About this task —
What you return should be each line of the data containing the string "новой".

= = = = = = =

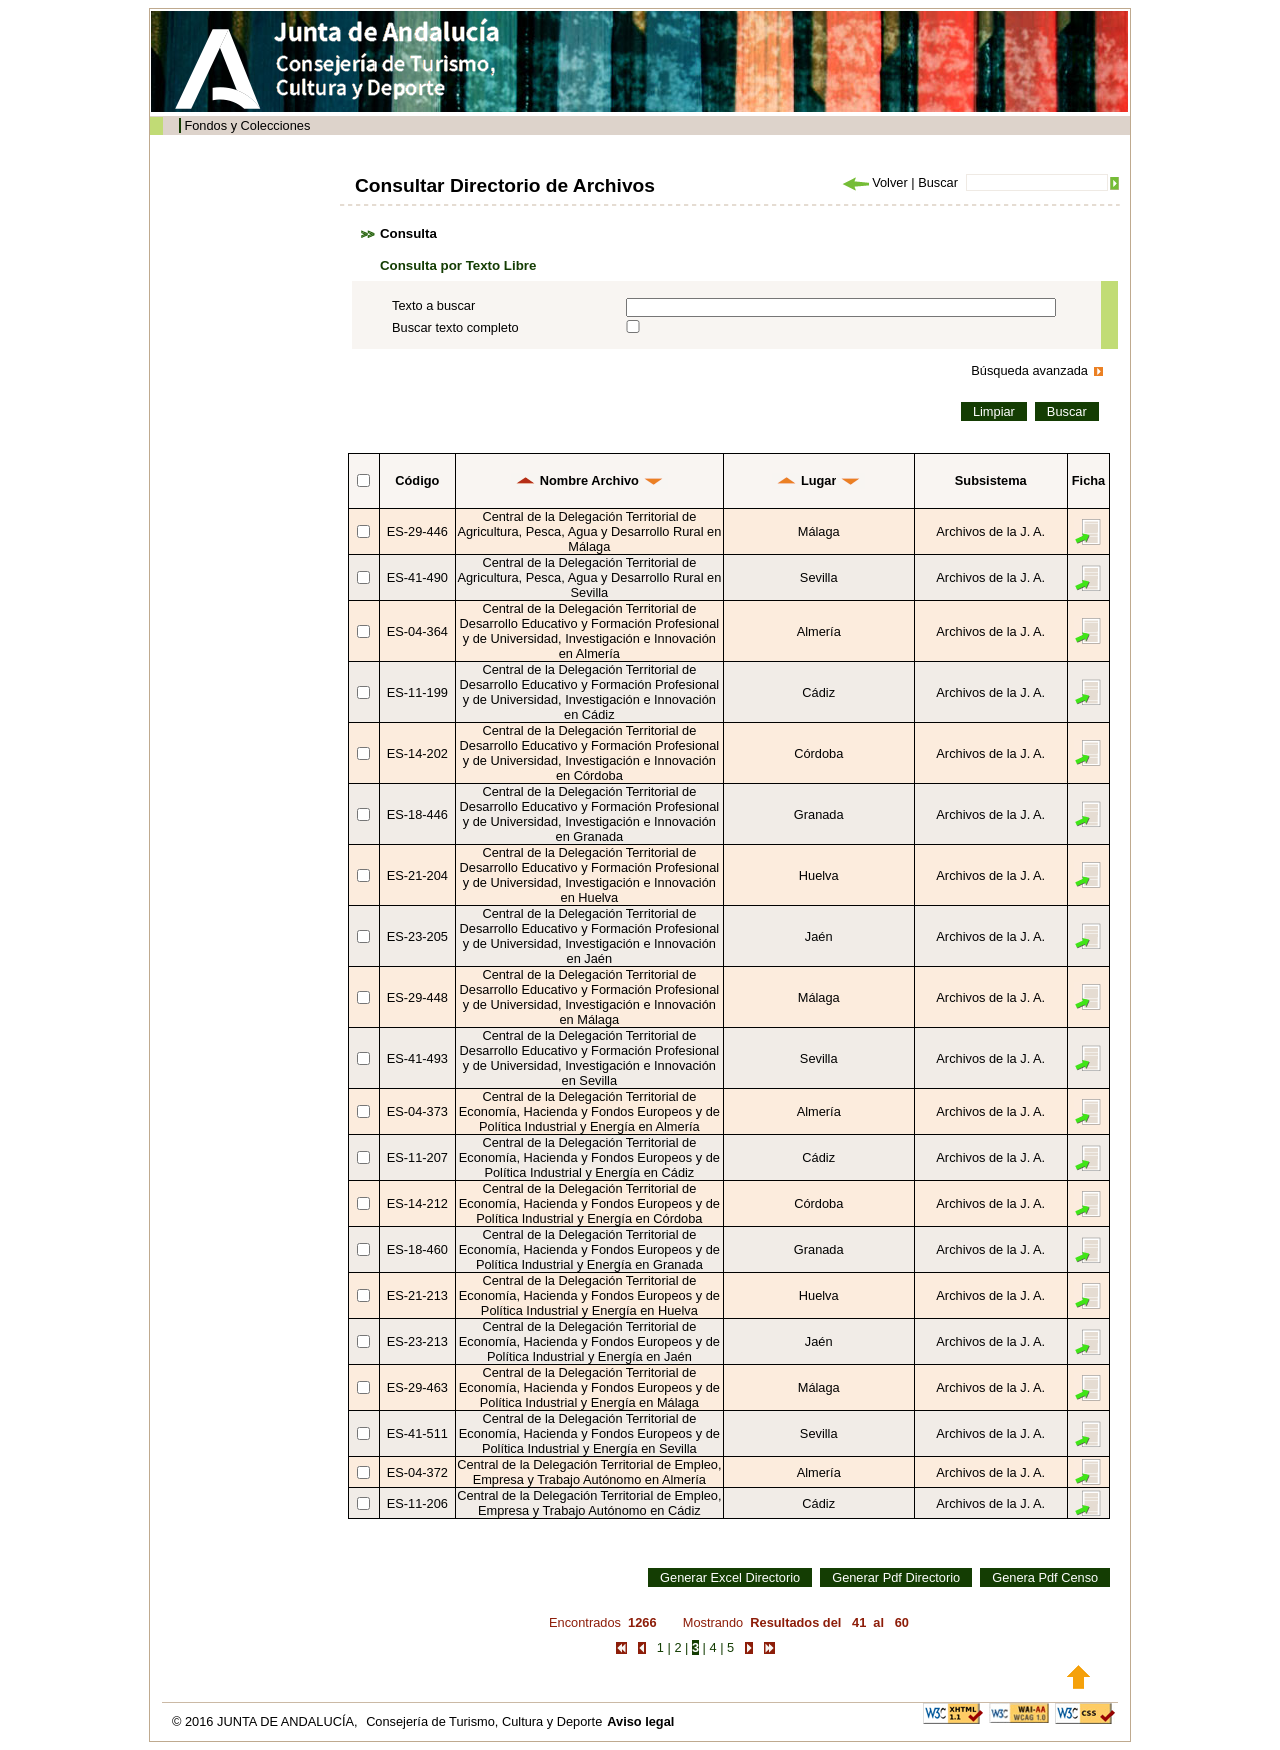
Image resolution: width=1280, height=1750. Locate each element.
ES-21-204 (417, 875)
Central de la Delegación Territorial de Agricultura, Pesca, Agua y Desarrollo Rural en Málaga (589, 531)
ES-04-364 (417, 631)
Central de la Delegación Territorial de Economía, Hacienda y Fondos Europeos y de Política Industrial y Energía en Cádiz (589, 1157)
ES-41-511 (417, 1433)
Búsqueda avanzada (1029, 370)
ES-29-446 (417, 531)
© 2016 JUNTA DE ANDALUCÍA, (266, 1721)
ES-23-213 (417, 1341)
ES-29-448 (417, 997)
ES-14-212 (417, 1203)
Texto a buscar (433, 305)
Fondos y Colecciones (247, 125)
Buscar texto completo (455, 327)
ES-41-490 (417, 577)
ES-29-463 (417, 1387)
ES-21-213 (417, 1295)
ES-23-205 (417, 936)
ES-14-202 (417, 753)
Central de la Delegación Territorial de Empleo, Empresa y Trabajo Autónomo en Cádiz (589, 1503)
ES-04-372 (417, 1472)
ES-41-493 (417, 1058)
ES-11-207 (417, 1157)
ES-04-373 (417, 1111)
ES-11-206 (417, 1503)
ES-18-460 (417, 1249)
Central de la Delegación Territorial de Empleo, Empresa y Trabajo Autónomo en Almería (589, 1472)
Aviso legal (640, 1721)
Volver (874, 182)
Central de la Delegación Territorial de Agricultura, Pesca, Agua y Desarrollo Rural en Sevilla (589, 577)
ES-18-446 (417, 814)
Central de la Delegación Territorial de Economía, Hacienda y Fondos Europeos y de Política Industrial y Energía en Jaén (589, 1341)
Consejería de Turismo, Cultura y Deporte (484, 1721)
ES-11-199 (417, 692)
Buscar (938, 182)
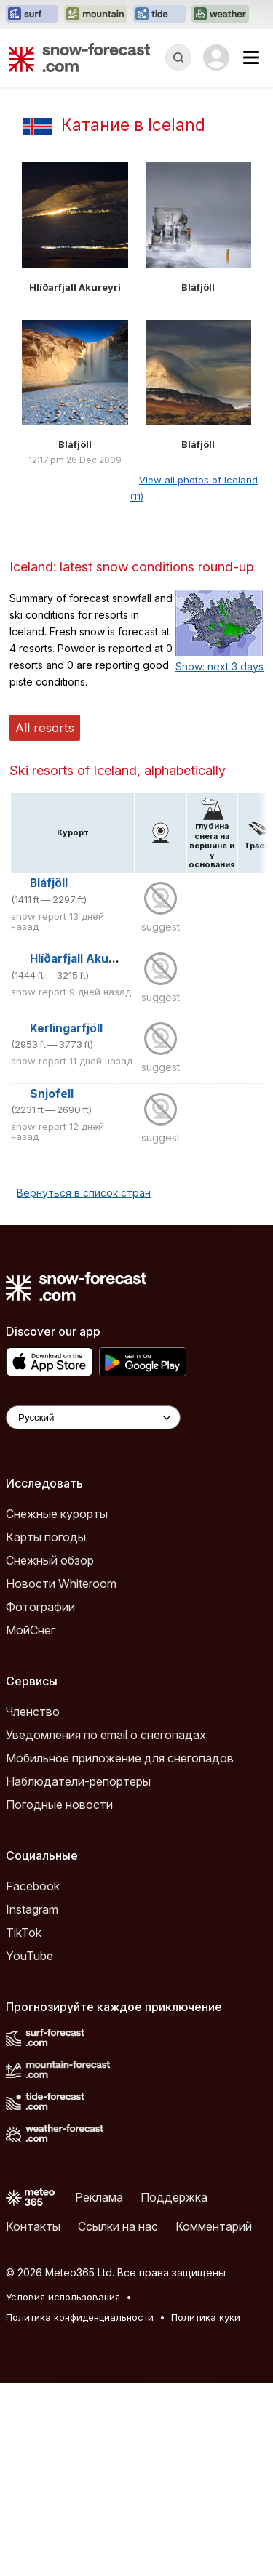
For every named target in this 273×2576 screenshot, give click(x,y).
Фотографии (40, 1607)
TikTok (23, 1932)
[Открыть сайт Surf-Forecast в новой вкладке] (32, 14)
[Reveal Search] (178, 57)
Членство (33, 1711)
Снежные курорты (57, 1513)
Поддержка (174, 2197)
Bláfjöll (198, 287)
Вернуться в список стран (84, 1193)
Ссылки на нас (118, 2226)
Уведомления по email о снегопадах (106, 1735)
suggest (160, 926)
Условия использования (63, 2297)
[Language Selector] (93, 1417)
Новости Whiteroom (61, 1583)
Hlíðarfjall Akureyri (75, 287)
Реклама (99, 2197)
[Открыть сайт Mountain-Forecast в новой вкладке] (95, 14)
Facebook (33, 1886)
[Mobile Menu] (251, 57)
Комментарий (213, 2226)
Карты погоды (46, 1537)
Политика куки (205, 2317)
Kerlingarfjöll (66, 1028)
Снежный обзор (50, 1560)
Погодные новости (59, 1804)
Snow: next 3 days (219, 666)
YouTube (29, 1956)
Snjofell (52, 1094)
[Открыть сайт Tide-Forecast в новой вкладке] (159, 14)
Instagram (32, 1909)
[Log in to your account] (216, 57)
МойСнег (30, 1630)
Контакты (33, 2226)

= = = = = = =

Your response —
[Открыть сайт Surf-Forecast в новой вкладке] (32, 14)
[Открыть сайт Mountain-Forecast в новой вкладке] (95, 14)
[Открыть сайт Tide-Forecast в новой вкладке] (159, 14)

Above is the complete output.